China is planning to punish an automaker from the U.S. accused of alleged price-fixing is a signal of how the government might retaliate if U.S. President-elect Donald Trump stops decades of relations between both nations.

Trump’s claim that the U.S. does not have to be bound by that policy of one China when it relates to Taiwan would end a years of ties between the two countries that has become the foundation of cooperation between the two largest economies in the world.

Few involved believe the disagreement is going to lead to a military confrontation nor the economic war that many worried could start by the threat from Trump during the presidential campaign to place tariffs of as high as 45% on imports from China.

However, a China that has risen over the years has a number of ways to push back very hard if Trump were to press over Taiwan, which the majority of analysts see as the biggest part of the relationship between the two.

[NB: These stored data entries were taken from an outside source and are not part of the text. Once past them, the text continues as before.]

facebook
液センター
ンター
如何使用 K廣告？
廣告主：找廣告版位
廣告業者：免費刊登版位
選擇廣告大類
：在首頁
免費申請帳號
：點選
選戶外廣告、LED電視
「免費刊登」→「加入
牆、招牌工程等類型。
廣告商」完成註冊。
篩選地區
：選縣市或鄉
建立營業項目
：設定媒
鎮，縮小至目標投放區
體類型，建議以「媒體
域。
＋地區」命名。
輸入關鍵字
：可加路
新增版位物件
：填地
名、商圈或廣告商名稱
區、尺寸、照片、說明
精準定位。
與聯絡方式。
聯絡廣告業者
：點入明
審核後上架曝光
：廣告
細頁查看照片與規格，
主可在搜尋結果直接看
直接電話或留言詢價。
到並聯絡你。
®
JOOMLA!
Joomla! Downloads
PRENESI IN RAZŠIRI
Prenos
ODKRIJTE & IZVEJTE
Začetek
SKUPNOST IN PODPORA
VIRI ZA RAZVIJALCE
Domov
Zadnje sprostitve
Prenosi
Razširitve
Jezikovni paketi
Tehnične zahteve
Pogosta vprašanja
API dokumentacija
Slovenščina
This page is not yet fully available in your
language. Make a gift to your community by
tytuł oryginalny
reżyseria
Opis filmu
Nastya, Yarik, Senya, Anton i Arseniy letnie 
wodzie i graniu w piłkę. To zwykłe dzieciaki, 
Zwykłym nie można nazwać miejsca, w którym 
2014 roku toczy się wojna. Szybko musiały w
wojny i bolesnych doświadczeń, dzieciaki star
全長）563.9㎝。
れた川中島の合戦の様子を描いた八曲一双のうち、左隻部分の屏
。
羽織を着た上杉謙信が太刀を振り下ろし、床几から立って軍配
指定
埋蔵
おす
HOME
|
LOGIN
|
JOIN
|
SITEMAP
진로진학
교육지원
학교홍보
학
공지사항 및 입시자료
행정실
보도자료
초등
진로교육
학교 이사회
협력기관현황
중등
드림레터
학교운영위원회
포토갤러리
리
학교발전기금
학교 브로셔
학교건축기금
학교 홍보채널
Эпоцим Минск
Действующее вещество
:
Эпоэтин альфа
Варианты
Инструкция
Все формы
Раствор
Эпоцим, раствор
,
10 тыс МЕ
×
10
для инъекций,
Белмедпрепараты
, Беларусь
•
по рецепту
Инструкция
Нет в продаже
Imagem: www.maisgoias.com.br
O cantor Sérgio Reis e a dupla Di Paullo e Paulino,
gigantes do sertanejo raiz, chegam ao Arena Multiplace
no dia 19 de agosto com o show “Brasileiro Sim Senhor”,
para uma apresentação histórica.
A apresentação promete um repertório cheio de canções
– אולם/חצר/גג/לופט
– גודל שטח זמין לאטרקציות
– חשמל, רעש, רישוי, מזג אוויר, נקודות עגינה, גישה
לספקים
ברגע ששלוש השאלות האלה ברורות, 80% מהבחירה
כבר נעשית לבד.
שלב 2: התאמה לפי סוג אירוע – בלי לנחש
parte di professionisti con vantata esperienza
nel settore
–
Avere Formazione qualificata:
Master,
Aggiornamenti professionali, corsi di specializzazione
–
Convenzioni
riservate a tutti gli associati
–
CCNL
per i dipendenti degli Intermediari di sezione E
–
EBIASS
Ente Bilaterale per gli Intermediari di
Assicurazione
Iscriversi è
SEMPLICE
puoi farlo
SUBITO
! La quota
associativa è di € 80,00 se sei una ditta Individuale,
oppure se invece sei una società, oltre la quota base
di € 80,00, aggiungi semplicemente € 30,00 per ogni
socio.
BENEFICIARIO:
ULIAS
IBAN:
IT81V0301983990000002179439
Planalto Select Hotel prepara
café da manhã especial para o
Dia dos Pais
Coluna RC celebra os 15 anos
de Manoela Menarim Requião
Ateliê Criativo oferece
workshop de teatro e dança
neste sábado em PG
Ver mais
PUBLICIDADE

The official newspaper of China quoted an official in China as saying China would penalize an U.S. automaker that was unnamed due to monopolistic behavior.

While the Chinese officials said there should be nothing read into that as being improper, it caused shares of Ford Motor and General Motors to fall.

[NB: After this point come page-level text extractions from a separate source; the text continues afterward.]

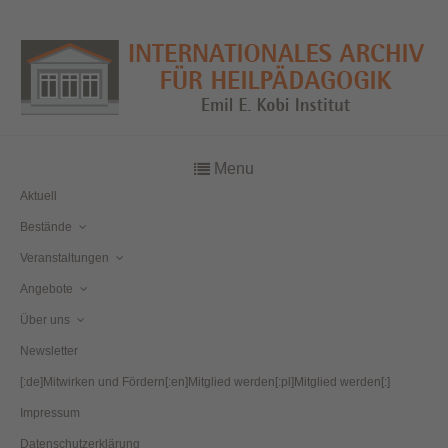
Menu
Aktuell
Bestände
Veranstaltungen
Angebote
Über uns
Newsletter
[:de]Mitwirken und Fördern[:en]Mitglied werden[:pl]Mitglied werden[:]
Impressum
Datenschutzerklärung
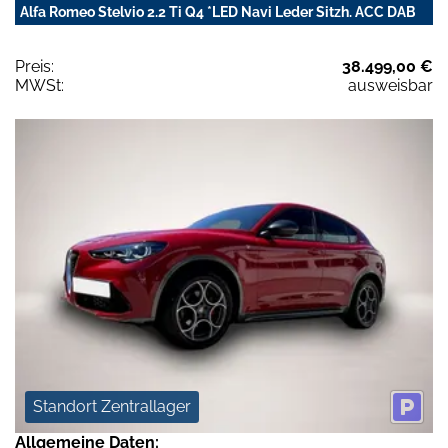
Alfa Romeo Stelvio 2.2 Ti Q4 *LED Navi Leder Sitzh. ACC DAB
Preis:
38.499,00 €
MWSt:
ausweisbar
Standort Zentrallager
Allgemeine Daten:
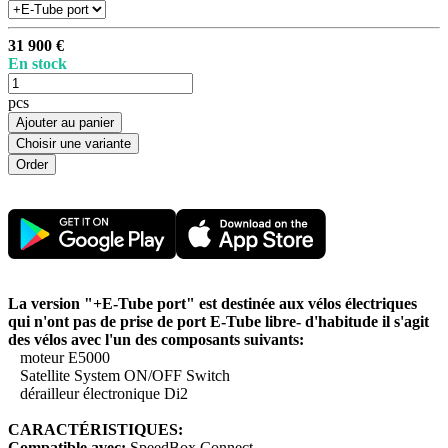
31 900 €
En stock
pcs
Ajouter au panier
Choisir une variante
La version "+E-Tube port" est destinée aux vélos électriques
qui n'ont pas de prise de port E-Tube libre- d'habitude il s'agit
des vélos avec l'un des composants suivants:
moteur E5000
Satellite System ON/OFF Switch
dérailleur électronique Di2
CARACTÉRISTIQUES:
Compatible avec:
SpeedBox Connect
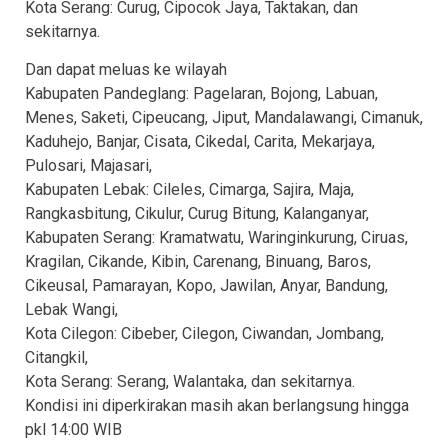
Kota Serang: Curug, Cipocok Jaya, Taktakan, dan
sekitarnya.
Dan dapat meluas ke wilayah
Kabupaten Pandeglang: Pagelaran, Bojong, Labuan,
Menes, Saketi, Cipeucang, Jiput, Mandalawangi, Cimanuk,
Kaduhejo, Banjar, Cisata, Cikedal, Carita, Mekarjaya,
Pulosari, Majasari,
Kabupaten Lebak: Cileles, Cimarga, Sajira, Maja,
Rangkasbitung, Cikulur, Curug Bitung, Kalanganyar,
Kabupaten Serang: Kramatwatu, Waringinkurung, Ciruas,
Kragilan, Cikande, Kibin, Carenang, Binuang, Baros,
Cikeusal, Pamarayan, Kopo, Jawilan, Anyar, Bandung,
Lebak Wangi,
Kota Cilegon: Cibeber, Cilegon, Ciwandan, Jombang,
Citangkil,
Kota Serang: Serang, Walantaka, dan sekitarnya.
Kondisi ini diperkirakan masih akan berlangsung hingga
pkl 14:00 WIB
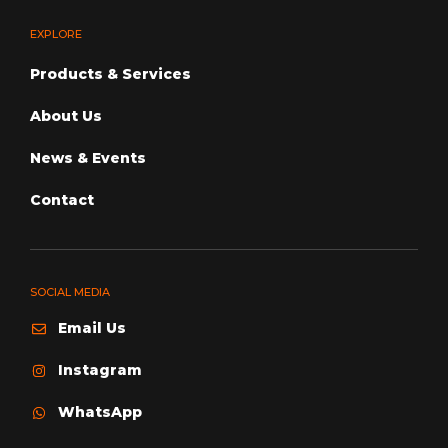
EXPLORE
Products & Services
About Us
News & Events
Contact
SOCIAL MEDIA
Email Us
Instagram
WhatsApp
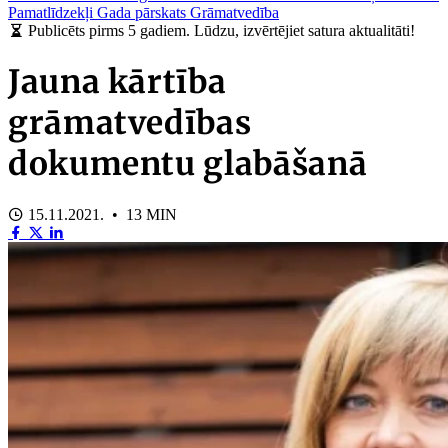
Pamatlīdzekļi
Gada pārskats
Grāmatvedība
Publicēts pirms 5 gadiem. Lūdzu, izvērtējiet satura aktualitāti!
Jauna kārtība
grāmatvedības
dokumentu glabāšanā
15.11.2021. • 13 MIN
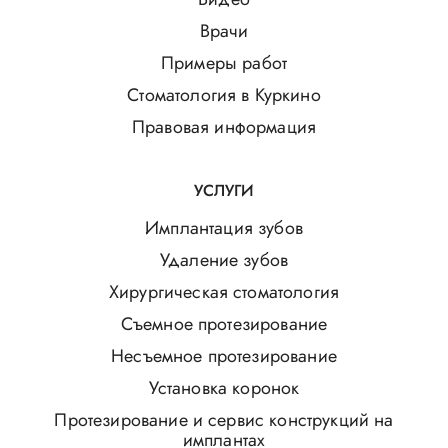
Врачи
Примеры работ
Стоматология в Куркино
Правовая информация
УСЛУГИ
Имплантация зубов
Удаление зубов
Хирургическая стоматология
Съемное протезирование
Несъемное протезирование
Установка коронок
Протезирование и сервис конструкций на
имплантах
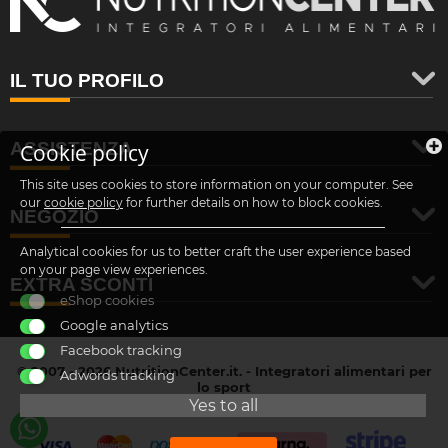
IL TUO PROFILO
ASSISTENZA
Cookie policy
This site uses cookies to store information on your computer. See
our
cookie policy
for further details on how to block cookies.
NEGOZIO
Analytical cookies for us to better craft the user experience based
on your page view experiences.
EXTRA SCONTI
eShop cookies
Google analytics
Facebook tracking
© 2007 - 2026 NutritionCenter.it. - Integratori alimentari per
Adwords tracking
lo sport
customer@nutritioncenter.it
Yes to all
- Cif: B-70838362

Sources in the auto industry have said that specific investigations had already been underway prior to the recent comments by Trump.

However, the way it was announced that saying only that it was an automaker from the U.S. prior to the fines being formally announced, has increased questions over whether or not officials might seize on the opportunity to hit back on the Trump administration upon its start.

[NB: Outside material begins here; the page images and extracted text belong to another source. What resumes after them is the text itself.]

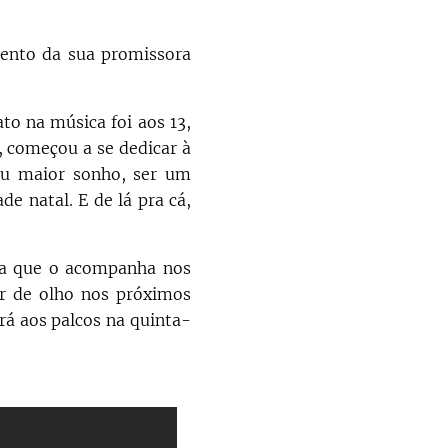
ento da sua promissora
to na música foi aos 13,
, começou a se dedicar à
eu maior sonho, ser um
de natal. E de lá pra cá,
a que o acompanha nos
r de olho nos próximos
rá aos palcos na quinta-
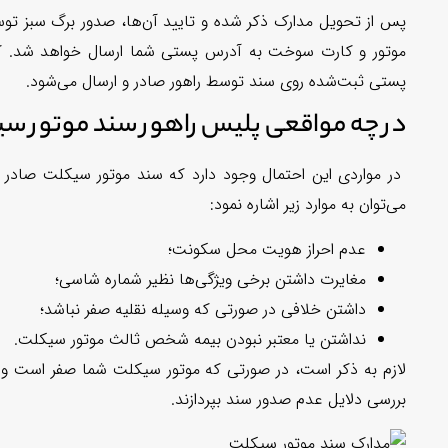
پس از تحویل مدارک ذکر شده و تایید آن‌ها، صدور برگ سبز تو
پستی ثبت‌شده روی سند توسط راهور صادر و ارسال می‌شود.
در چه مواقعی پلیس راهور سند موتور سی
در مواردی این احتمال وجود دارد که سند موتور سیکلت صادر 
می‌توان به موارد زیر اشاره نمود:
عدم احراز هویت محل سکونت؛
مغایرت داشتن برخی ویژگی‌ها نظیر شماره شاسی
؛
داشتن خلافی در صورتی که وسیله نقلیه صفر نباشد؛
نداشتن یا معتبر نبودن بیمه شخص ثالث موتور سیکلت.
لازم به ذکر است، در صورتی که موتور سیکلت شما صفر است و سا
بررسی دلایل عدم صدور سند بپردازند.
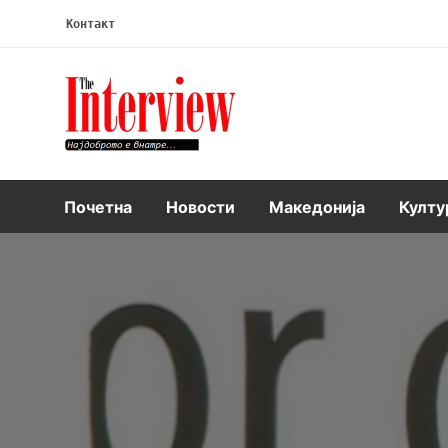
Контакт
Интервју
Почетна
Новости
Македонија
Култу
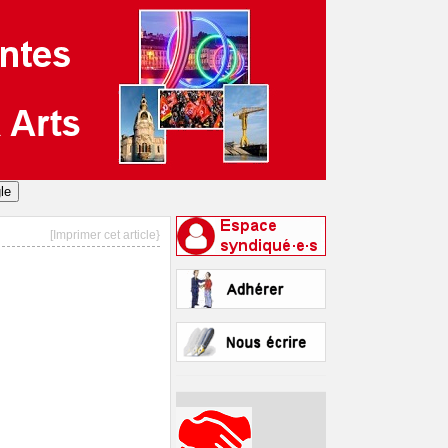
[Imprimer cet article}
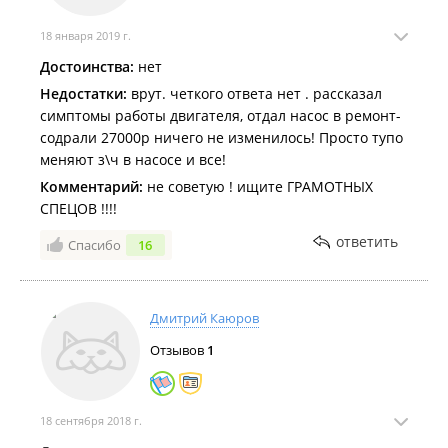
18 января 2019 г.
Достоинства:
нет
Недостатки:
врут. четкого ответа нет . рассказал
симптомы работы двигателя, отдал насос в ремонт-
содрали 27000р ничего не изменилось! Просто тупо
меняют з\ч в насосе и все!
Комментарий:
не советую ! ищите ГРАМОТНЫХ
СПЕЦОВ !!!!
ответить
Спасибо
16
Дмитрий Каюров
Отзывов
1
18 сентября 2018 г.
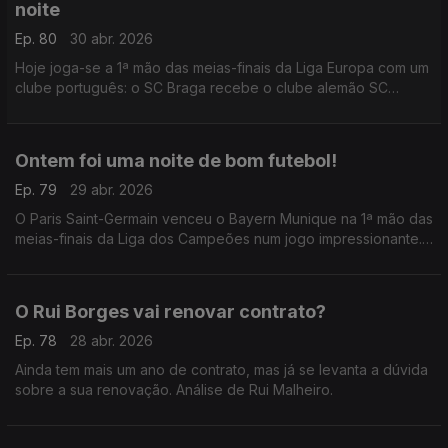
noite
Ep. 80
30 abr. 2026
Hoje joga-se a 1ª mão das meias-finais da Liga Europa com um
clube português: o SC Braga recebe o clube alemão SC
Friburgo, numa noite que já é histórica.
Ontem foi uma noite de bom futebol!
Ep. 79
29 abr. 2026
O Paris Saint-Germain venceu o Bayern Munique na 1ª mão das
meias-finais da Liga dos Campeões num jogo impressionante.
Análise de António Tadeia.
O Rui Borges vai renovar contrato?
Ep. 78
28 abr. 2026
Ainda tem mais um ano de contrato, mas já se levanta a dúvida
sobre a sua renovação. Análise de Rui Malheiro.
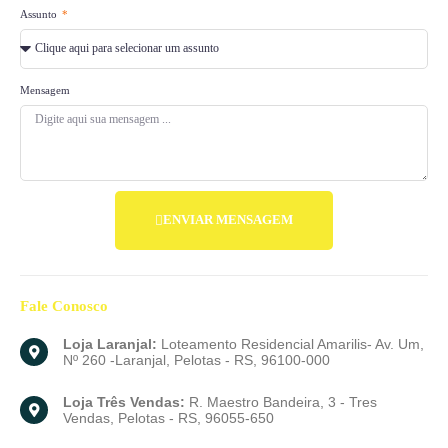
Assunto
Mensagem
ENVIAR MENSAGEM
Fale
Conosco
Loja Laranjal:
Loteamento Residencial Amarilis- Av. Um,
Nº 260 -Laranjal, Pelotas - RS, 96100-000
Loja Três Vendas:
R. Maestro Bandeira, 3 - Tres
Vendas, Pelotas - RS, 96055-650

A Trump spokesperson said this week that he had heard of the report by it was too premature to make any comment.

A congressional aide, who is a Democrat, said that the threat by China to fine an automaker from the U.S. was a strong reminder that China also has its own cards to play and if Trump thinks he can enter negotiations for Taiwan, North Korea or trade, as if the U.S. was the only superpower in the world.

A spokesperson for the government in China said that the country welcomes foreign businesses, including those from the U.S. to operate and invest in China. However, those companies must respect the laws and regulations in China as well.